It’s that time of year again where everyone on your feed starts to share their streaming habits with their Spotify Wrapped posts, meaning we’ve got another year of data crunched from the streaming giants. And apparently, Tones and I has made a bloody motza off everyone streaming her tracks, specifically Dance Monkey.

Earlier this year, Dance Monkey hit over 1 billion streams on Spotify, and at the time of writing has just about cracked the 2 billion mark (it’s currently sitting on 1,964,868,292). And that’s only on one streaming platform.

With that number of streams online since the track was dropped back in May 2019, The Daily Mail reports that she’s now earned over $12 million off that one song alone.

I took the liberty of punching in Tones’ streaming numbers into TuneMunk – a calculator that converts stream numbers into a rough estimation of how much royalties are expected. Chucking in the Spotify stream number for Dance Monkey, it gave me a value of $7,859,473.168. Assuming that’s spat out in United States dollars, I popped that number through a currency converter, which gave me $10,618,753.43.

Not quite the $12million from Spotify that the Daily Mail came up with here, but god damn it’s still a shitload of money. May I stress that this is just one song on one streaming platform? The full total is absolutely much higher once you consider Apple Music, Deezer, YouTube, and everywhere else Tones and I has her tracks.

The number boffins over at Spotify have declared that Dance Monkey has kept its spot in the most-streamed Aussie songs of the year – as well as Tones and I picking up the silver for Never Seen The Rain.

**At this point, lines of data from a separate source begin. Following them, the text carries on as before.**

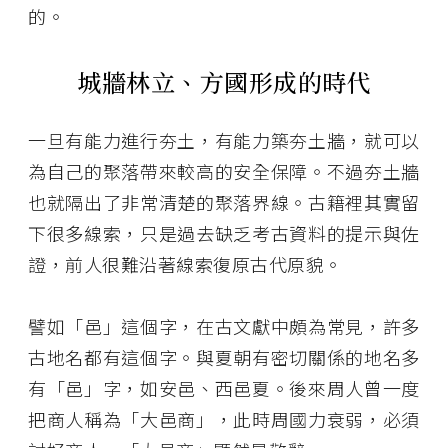
的。
城牆林立、方國形成的時代
一旦有能力進行夯土，有能力築夯土牆，就可以
為自己的聚落帶來較高的安全保障。不過夯土牆
也就隔出了非常清楚的聚落界線。古籍裡其實留
下很多線索，只是過去缺乏考古資料的提示與佐
證，前人很難沿著線索復原古代原貌。
譬如「邑」這個字，在古文獻中頗為常見，許多
古地名都有這個字。與夏朝有密切關係的地名多
有「邑」字，如安邑、西邑夏。後來周人曾一度
把商人稱為「大邑商」，此時周國力衰弱，必須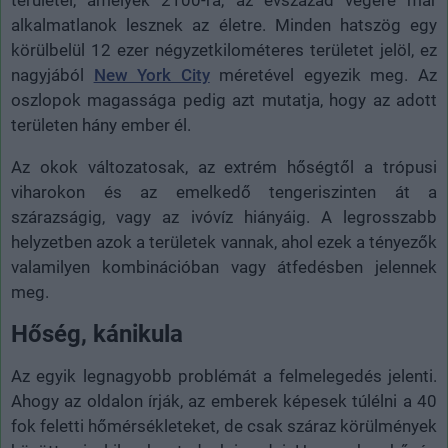
alkalmatlanok lesznek az életre. Minden hatszög egy
körülbelül 12 ezer négyzetkilométeres területet jelöl, ez
nagyjából
New York City
méretével egyezik meg. Az
oszlopok magassága pedig azt mutatja, hogy az adott
területen hány ember él.
Az okok változatosak, az extrém hőségtől a trópusi
viharokon és az emelkedő tengeriszinten át a
szárazságig, vagy az ivóvíz hiányáig. A legrosszabb
helyzetben azok a területek vannak, ahol ezek a tényezők
valamilyen kombinációban vagy átfedésben jelennek
meg.
Hőség, kánikula
Az egyik legnagyobb problémát a felmelegedés jelenti.
Ahogy az oldalon írják, az emberek képesek túlélni a 40
fok feletti hőmérsékleteket, de csak száraz körülmények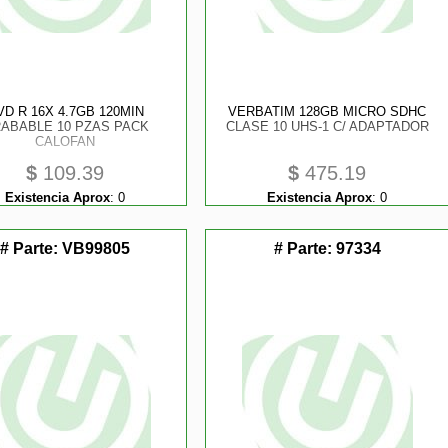
VD R 16X 4.7GB 120MIN
VERBATIM 128GB MICRO SDHC
ABABLE 10 PZAS PACK
CLASE 10 UHS-1 C/ ADAPTADOR
CALOFAN
$
109.39
$
475.19
Existencia Aprox
:
0
Existencia Aprox
:
0
# Parte:
VB99805
# Parte:
97334
tores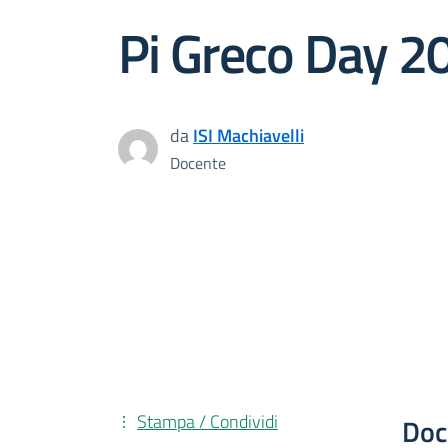
Pi Greco Day 2
da
ISI Machiavelli
Docente
Stampa / Condividi
Doc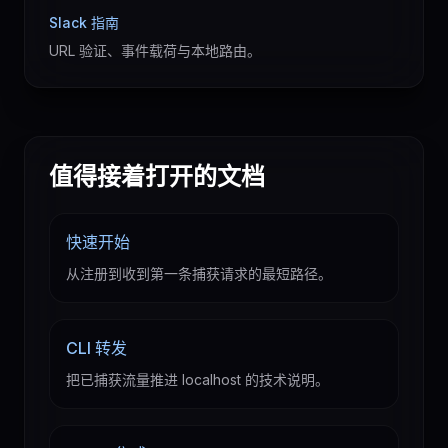
Slack 指南
URL 验证、事件载荷与本地路由。
值得接着打开的文档
快速开始
从注册到收到第一条捕获请求的最短路径。
CLI 转发
把已捕获流量推进 localhost 的技术说明。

She also copped the #2 most-streamed track globally with Dance Monkey.

A pretty solid effort from this year, if you ask me.

It’s entirely unsurprising that Tones and I is very much in the Forbes 30 Under 30 for Entertainment and Sports in Asia-Pacific this year, what with that delicious pay packet some two years after literally busking on the streets of Byron Bay. Now it’s a matter of time before we find out if she’s kept her spot on the 2021 list for the Asia-Pacific region.